**AIM OF THE TASK:** The listing below holds pictures; exclude them. Return exactly the lines from the one with "June 29, 2026" through the one with "Thoracic Surgery-Pediatric".
[[ PROVIDED DATA, beginning ]]
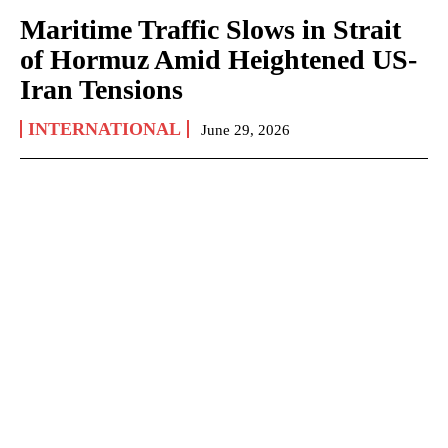
Maritime Traffic Slows in Strait
of Hormuz Amid Heightened US-
Iran Tensions
INTERNATIONAL
June 29, 2026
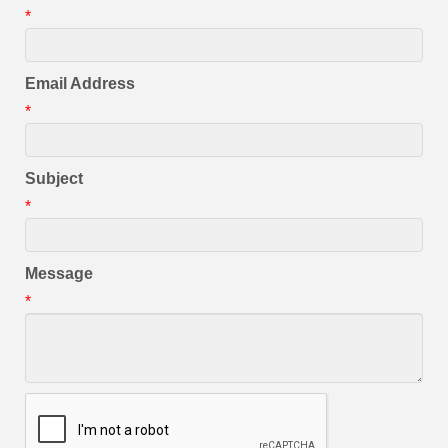
*
Email Address
*
Subject
*
Message
*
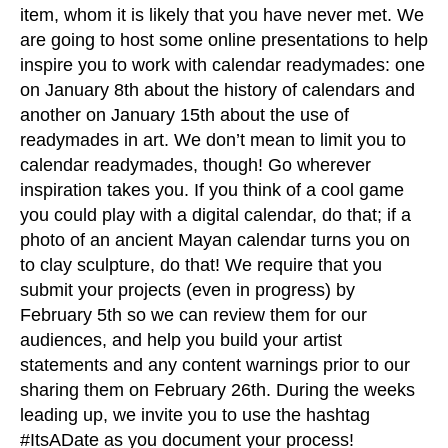
item, whom it is likely that you have never met. We
are going to host some online presentations to help
inspire you to work with calendar readymades: one
on January 8th about the history of calendars and
another on January 15th about the use of
readymades in art. We don’t mean to limit you to
calendar readymades, though! Go wherever
inspiration takes you. If you think of a cool game
you could play with a digital calendar, do that; if a
photo of an ancient Mayan calendar turns you on
to clay sculpture, do that! We require that you
submit your projects (even in progress) by
February 5th so we can review them for our
audiences, and help you build your artist
statements and any content warnings prior to our
sharing them on February 26th. During the weeks
leading up, we invite you to use the hashtag
#ItsADate as you document your process!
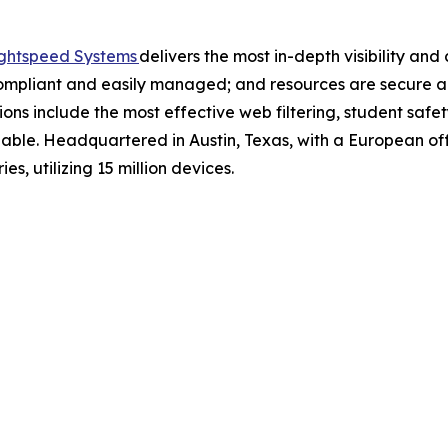
ghtspeed Systems
delivers the most in-depth visibility an
ompliant and easily managed; and resources are secure an
ns include the most effective web filtering, student saf
ble. Headquartered in Austin, Texas, with a European off
es, utilizing 15 million devices.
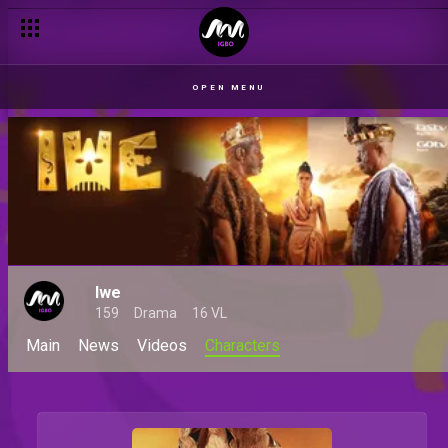
OPEN MENU
Iwe
159
Drama
16 VL
Main
News
Videos
Characters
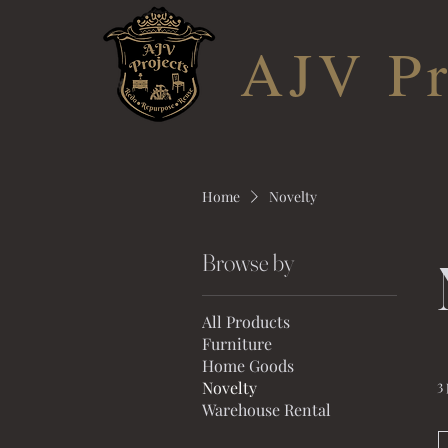
AJV Pr
Home
Novelty
Browse by
All Products
Furniture
Home Goods
3
Novelty
Warehouse Rental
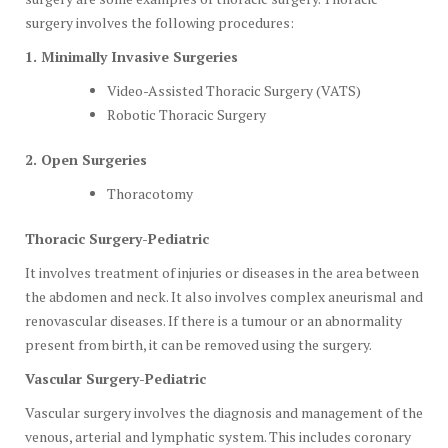
surgery involves the following procedures:
1. Minimally Invasive Surgeries
Video-Assisted Thoracic Surgery (VATS)
Robotic Thoracic Surgery
2. Open Surgeries
Thoracotomy
Thoracic Surgery-Pediatric
It involves treatment of injuries or diseases in the area between
the abdomen and neck. It also involves complex aneurismal and
renovascular diseases. If there is a tumour or an abnormality
present from birth, it can be removed using the surgery.
Vascular Surgery-Pediatric
Vascular surgery involves the diagnosis and management of the
venous, arterial and lymphatic system. This includes coronary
[[ PROVIDED DATA, end ]]
**WRITTEN SOLUTION:**
June 29, 2026
*
Email Address
*
Subject
*
Message
*
item, whom it is likely that you have never met. We
are going to host some online presentations to help
inspire you to work with calendar readymades: one
on January 8th about the history of calendars and
another on January 15th about the use of
readymades in art. We don’t mean to limit you to
calendar readymades, though! Go wherever
inspiration takes you. If you think of a cool game
you could play with a digital calendar, do that; if a
photo of an ancient Mayan calendar turns you on
to clay sculpture, do that! We require that you
submit your projects (even in progress) by
February 5th so we can review them for our
audiences, and help you build your artist
statements and any content warnings prior to our
sharing them on February 26th. During the weeks
leading up, we invite you to use the hashtag
#ItsADate as you document your process!
ghtspeed Systems
delivers the most in-depth visibility an
ompliant and easily managed; and resources are secure an
ns include the most effective web filtering, student saf
ble. Headquartered in Austin, Texas, with a European off
es, utilizing 15 million devices.
OPEN MENU
Iwe
159
Drama
16 VL
Main
News
Videos
Characters
AJV Pr
Home
Novelty
Browse by
All Products
Furniture
Home Goods
3
Novelty
Warehouse Rental
surgery involves the following procedures:
1. Minimally Invasive Surgeries
Video-Assisted Thoracic Surgery (VATS)
Robotic Thoracic Surgery
2. Open Surgeries
Thoracotomy
Thoracic Surgery-Pediatric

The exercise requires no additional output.